Of note, in one recent study, up to one-third of ED patients with serum glucose measurements < 50 mg/dL had recurrent or refractory hypoglycemia. Therefore, serial glucose measurements should occur after treatment. Depending on the clinical situation and the cause of the hypoglycemia, patients either should be offered oral glucose or should be placed on dextrose-containing fluids.68
In cases that involve severe hypoglycemic reactions, aspiration and seizure precautions should be implemented. Intravenous correction of hypoglycemia can vary in patient population and with the duration of the hypoglycemic period, with elderly patients having an extended clearance time before full recovery is reached. Type 1 diabetic patients who present with uncomplicated hypoglycemia and make a full recovery in the ED may be discharged, provided the cause was a therapeutic dose of insulin and forgetting to eat. Although rare, patients with an insulin overdose need extended monitoring and treatment.

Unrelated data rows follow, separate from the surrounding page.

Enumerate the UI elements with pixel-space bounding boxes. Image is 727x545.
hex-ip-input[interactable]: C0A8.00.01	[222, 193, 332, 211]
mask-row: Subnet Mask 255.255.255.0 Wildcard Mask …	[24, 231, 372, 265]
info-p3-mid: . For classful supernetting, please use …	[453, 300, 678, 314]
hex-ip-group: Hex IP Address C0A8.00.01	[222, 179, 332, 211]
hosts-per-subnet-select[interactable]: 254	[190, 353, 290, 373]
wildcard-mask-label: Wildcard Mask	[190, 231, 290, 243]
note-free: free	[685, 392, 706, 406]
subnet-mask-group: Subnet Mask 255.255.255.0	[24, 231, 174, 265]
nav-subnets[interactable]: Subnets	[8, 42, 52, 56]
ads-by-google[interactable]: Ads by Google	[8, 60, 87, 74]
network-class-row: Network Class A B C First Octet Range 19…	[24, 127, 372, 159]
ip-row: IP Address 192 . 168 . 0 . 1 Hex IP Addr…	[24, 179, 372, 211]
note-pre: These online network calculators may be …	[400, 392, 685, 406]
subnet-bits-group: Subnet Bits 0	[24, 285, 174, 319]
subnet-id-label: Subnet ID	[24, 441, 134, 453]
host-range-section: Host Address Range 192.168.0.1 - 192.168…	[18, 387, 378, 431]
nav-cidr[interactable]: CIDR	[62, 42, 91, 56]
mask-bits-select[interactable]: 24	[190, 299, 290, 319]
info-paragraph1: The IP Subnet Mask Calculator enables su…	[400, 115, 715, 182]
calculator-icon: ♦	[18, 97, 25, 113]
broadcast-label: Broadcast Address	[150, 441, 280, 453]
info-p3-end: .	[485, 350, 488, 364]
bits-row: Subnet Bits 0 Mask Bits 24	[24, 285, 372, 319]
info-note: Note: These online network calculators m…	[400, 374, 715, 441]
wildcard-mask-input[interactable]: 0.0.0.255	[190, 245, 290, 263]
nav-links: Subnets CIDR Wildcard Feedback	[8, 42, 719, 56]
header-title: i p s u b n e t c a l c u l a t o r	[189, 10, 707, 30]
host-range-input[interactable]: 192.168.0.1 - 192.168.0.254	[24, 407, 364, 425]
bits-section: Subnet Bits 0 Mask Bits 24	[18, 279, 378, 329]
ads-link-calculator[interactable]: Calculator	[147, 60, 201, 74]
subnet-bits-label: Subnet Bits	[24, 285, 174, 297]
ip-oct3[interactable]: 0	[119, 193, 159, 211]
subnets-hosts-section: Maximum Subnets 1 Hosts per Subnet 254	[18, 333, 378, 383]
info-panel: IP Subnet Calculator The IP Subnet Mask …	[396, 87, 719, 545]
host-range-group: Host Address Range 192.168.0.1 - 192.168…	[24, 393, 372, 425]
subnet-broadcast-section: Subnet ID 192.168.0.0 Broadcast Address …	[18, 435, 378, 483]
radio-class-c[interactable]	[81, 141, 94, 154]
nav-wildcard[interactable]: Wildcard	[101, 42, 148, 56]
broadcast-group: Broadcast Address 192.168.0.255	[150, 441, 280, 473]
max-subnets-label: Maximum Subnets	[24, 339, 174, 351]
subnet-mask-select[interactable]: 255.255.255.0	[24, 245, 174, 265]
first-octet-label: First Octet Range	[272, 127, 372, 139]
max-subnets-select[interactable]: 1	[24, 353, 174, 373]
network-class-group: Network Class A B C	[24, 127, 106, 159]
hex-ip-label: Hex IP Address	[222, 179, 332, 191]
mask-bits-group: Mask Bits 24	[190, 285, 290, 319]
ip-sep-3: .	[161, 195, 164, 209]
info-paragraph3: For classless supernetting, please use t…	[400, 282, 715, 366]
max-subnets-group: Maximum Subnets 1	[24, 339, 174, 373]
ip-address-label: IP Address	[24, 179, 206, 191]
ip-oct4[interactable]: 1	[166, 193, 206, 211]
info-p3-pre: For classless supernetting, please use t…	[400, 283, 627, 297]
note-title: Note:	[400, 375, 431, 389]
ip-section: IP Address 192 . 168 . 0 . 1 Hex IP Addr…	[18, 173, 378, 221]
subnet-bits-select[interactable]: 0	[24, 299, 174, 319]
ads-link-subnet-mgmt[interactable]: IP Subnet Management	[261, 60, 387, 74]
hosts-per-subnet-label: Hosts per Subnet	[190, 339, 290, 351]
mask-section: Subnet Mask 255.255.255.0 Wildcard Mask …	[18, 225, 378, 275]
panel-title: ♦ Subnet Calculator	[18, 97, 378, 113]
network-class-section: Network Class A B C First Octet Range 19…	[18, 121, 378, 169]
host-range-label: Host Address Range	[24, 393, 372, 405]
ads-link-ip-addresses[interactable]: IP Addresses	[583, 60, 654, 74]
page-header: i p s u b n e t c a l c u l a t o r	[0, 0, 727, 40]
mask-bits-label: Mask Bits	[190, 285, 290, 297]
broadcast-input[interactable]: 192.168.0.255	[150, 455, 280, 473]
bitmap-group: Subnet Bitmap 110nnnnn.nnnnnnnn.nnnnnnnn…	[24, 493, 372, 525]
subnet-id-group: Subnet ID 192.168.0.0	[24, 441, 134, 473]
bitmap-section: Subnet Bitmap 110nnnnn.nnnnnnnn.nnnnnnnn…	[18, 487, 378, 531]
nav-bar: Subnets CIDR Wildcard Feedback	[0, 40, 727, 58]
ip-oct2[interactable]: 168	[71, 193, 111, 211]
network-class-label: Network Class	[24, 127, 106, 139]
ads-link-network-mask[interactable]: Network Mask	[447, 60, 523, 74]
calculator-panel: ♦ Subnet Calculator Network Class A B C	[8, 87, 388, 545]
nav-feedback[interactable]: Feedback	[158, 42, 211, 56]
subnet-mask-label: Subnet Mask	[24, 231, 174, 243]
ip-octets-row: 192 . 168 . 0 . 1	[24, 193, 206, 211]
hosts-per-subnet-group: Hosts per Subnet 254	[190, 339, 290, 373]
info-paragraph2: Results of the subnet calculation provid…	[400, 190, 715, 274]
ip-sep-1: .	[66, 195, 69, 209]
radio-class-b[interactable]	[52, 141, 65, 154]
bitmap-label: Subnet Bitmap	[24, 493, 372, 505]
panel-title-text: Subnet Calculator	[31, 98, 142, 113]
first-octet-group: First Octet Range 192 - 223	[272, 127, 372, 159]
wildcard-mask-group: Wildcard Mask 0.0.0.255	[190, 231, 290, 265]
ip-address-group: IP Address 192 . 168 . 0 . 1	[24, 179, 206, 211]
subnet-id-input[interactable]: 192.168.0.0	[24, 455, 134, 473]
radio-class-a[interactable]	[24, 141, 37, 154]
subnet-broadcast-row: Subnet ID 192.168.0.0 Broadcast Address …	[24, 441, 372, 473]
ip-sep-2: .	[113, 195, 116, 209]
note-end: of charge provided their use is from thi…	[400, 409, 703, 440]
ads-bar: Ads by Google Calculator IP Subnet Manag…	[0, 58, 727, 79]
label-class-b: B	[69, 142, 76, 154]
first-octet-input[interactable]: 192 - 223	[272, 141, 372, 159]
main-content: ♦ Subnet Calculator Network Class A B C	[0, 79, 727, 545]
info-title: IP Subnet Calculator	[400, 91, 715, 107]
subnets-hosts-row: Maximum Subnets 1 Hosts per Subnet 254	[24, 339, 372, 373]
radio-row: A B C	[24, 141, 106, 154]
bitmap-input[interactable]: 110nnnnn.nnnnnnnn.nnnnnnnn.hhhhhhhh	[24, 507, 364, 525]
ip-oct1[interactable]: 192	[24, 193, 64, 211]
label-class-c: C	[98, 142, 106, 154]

All patients with refractory or recurrent hypoglycemia need admission. As mentioned earlier, any patient presenting with hypoglycemia linked to sulfonylurea use requires at least 24 hours of monitoring because of the drug’s extended half-life and duration of action.56 Patients who are critically ill will be hospitalized because of their condition but could be hypoglycemic due to sepsis, decreased cortisol levels, or malnutrition. In patients satisfying Whipple’s triad, causes should be evaluated, and discharge or admission will be determined on a case-by-case basis. Any overdose, suspected or confirmed, should have a mental health evaluation prior to discharge.
It is good practice to give patients a meal before discharge to evaluate their ability to tolerate oral intake and to replenish glycogen stores. If the clinician thinks that the patient has an explanation for the hypoglycemia and responded appropriately, discharge is appropriate. However, any patient discharged from the ED for hypoglycemia should have a very strict follow-up plan to ensure compliance.
Pearls and Pitfalls
- The diagnosis of hypoglycemia is not always easy. Do not rely on capillary blood glucose levels alone.
- Look for symptoms of neuroglycopenia, which might occur at higher serum glucose concentrations in frail diabetics.
- When in doubt, treat, especially for low-normal serum glucose concentrations. Oral and IV dextrose are low-cost medical interventions that can benefit patients.
- For nondiabetics, use Whipple’s triad to determine if the patient has hypoglycemia and needs a workup.
- A point-of-care glucose test using capillary blood in a critically ill patient in the ED with edema, hypotension, or who requires vasopressors has been shown to be inaccurate, especially in the lower areas of the range.
- Sulfonylureas have an extended half-life and cause a delayed hypoglycemia requiring an extended observation period.